Wallets naturally moved into the rent recovery market as well. Wallets are the starting point for transactions and they control signatures and distribution. Some wallets embedded rent recovery as a default feature, aiming to create a flow where users can clean up accounts inside the wallet without connecting to an external DApp. OKX Wallet and Solflare are representative cases.
Source: OKX Wallet
Source: Solflare Wallet
An interesting detail is that these wallets effectively charge no fees for the feature. At first glance, this may look like "giving up revenue to improve user benefits," but from a wallet's perspective it is not necessarily uneconomic. A wallet's revenue does not come from one feature alone. If users spend more time in the wallet and transact more often, revenue can be generated elsewhere through swaps, on ramps, bridges, and other touchpoints. In that sense, rent recovery can be seen as a retention and trust mechanism rather than a directly monetized product.

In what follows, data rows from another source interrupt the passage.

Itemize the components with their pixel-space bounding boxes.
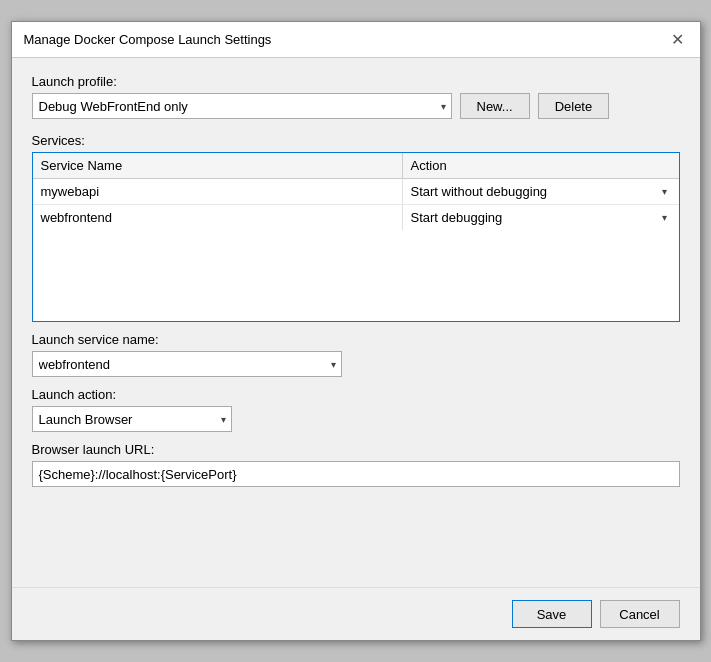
launch-profile-section: Launch profile: Debug WebFrontEnd only R… xyxy=(32,74,680,119)
table-row: mywebapi Start without debugging ▾ xyxy=(33,179,679,205)
new-button[interactable]: New... xyxy=(460,93,530,119)
browser-launch-url-input[interactable] xyxy=(32,461,680,487)
launch-profile-select[interactable]: Debug WebFrontEnd only Release WebFrontE… xyxy=(32,93,452,119)
services-section: Services: Service Name Action mywebapi S… xyxy=(32,133,680,322)
browser-launch-url-label: Browser launch URL: xyxy=(32,442,680,457)
action-chevron-icon: ▾ xyxy=(662,212,667,223)
launch-action-select-control: Launch Browser None Launch WCF Test Clie… xyxy=(32,406,232,432)
dialog-footer: Save Cancel xyxy=(12,587,700,640)
launch-action-label: Launch action: xyxy=(32,387,680,402)
title-bar: Manage Docker Compose Launch Settings ✕ xyxy=(12,22,700,58)
services-label: Services: xyxy=(32,133,680,148)
table-row: webfrontend Start debugging ▾ xyxy=(33,205,679,230)
column-service-name: Service Name xyxy=(33,153,403,178)
launch-service-name-select[interactable]: webfrontend mywebapi xyxy=(32,351,342,377)
save-button[interactable]: Save xyxy=(512,600,592,628)
launch-service-name-section: Launch service name: webfrontend mywebap… xyxy=(32,332,680,377)
launch-profile-label: Launch profile: xyxy=(32,74,680,89)
dialog-title: Manage Docker Compose Launch Settings xyxy=(24,32,272,47)
browser-launch-url-section: Browser launch URL: xyxy=(32,442,680,487)
dialog-content: Launch profile: Debug WebFrontEnd only R… xyxy=(12,58,700,587)
service-name-cell: mywebapi xyxy=(33,179,403,204)
launch-action-select[interactable]: Launch Browser None Launch WCF Test Clie… xyxy=(32,406,232,432)
action-chevron-icon: ▾ xyxy=(662,186,667,197)
launch-action-section: Launch action: Launch Browser None Launc… xyxy=(32,387,680,432)
action-cell[interactable]: Start debugging ▾ xyxy=(403,205,679,230)
launch-service-name-label: Launch service name: xyxy=(32,332,680,347)
close-button[interactable]: ✕ xyxy=(668,30,688,50)
delete-button[interactable]: Delete xyxy=(538,93,610,119)
action-cell[interactable]: Start without debugging ▾ xyxy=(403,179,679,204)
action-value: Start debugging xyxy=(411,210,662,225)
launch-profile-select-control: Debug WebFrontEnd only Release WebFrontE… xyxy=(32,93,452,119)
column-action: Action xyxy=(403,153,679,178)
table-header: Service Name Action xyxy=(33,153,679,179)
action-value: Start without debugging xyxy=(411,184,662,199)
launch-profile-row: Debug WebFrontEnd only Release WebFrontE… xyxy=(32,93,680,119)
services-table: Service Name Action mywebapi Start witho… xyxy=(32,152,680,322)
dialog: Manage Docker Compose Launch Settings ✕ … xyxy=(11,21,701,641)
launch-service-select-control: webfrontend mywebapi ▾ xyxy=(32,351,342,377)
service-name-cell: webfrontend xyxy=(33,205,403,230)
cancel-button[interactable]: Cancel xyxy=(600,600,680,628)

So why did wallets fail to overturn a DApp led market structure despite the clear price advantage of zero fees? The answer lies in the paradox created by the wallet's biggest strength, workflow simplification. For the sake of generality, wallets sacrifice functional depth, and in a domain where detail matters, this becomes a structural limit they cannot overcome.
First, wallets are constrained by a standardized UX. Wallets are closer to financial infrastructure serving a broad audience, so their UI tends to be standardized and it is difficult to aggressively expose advanced options or extensive exception handling. In the cases described above, OKX Wallet often looks less like a fully in wallet flow and more like a handoff to an external site for account cleanup. Solflare focuses primarily on cleaning up zombie ATAs with a zero balance, which limits its ability to provide a full workflow that includes burning spam tokens, meaning assets that still have a residual balance. By contrast, a DApp can optimize the entire interface for the single job of account cleanup, pushing detail as a core advantage through filtering, batch processing, visualization, result summaries, and more.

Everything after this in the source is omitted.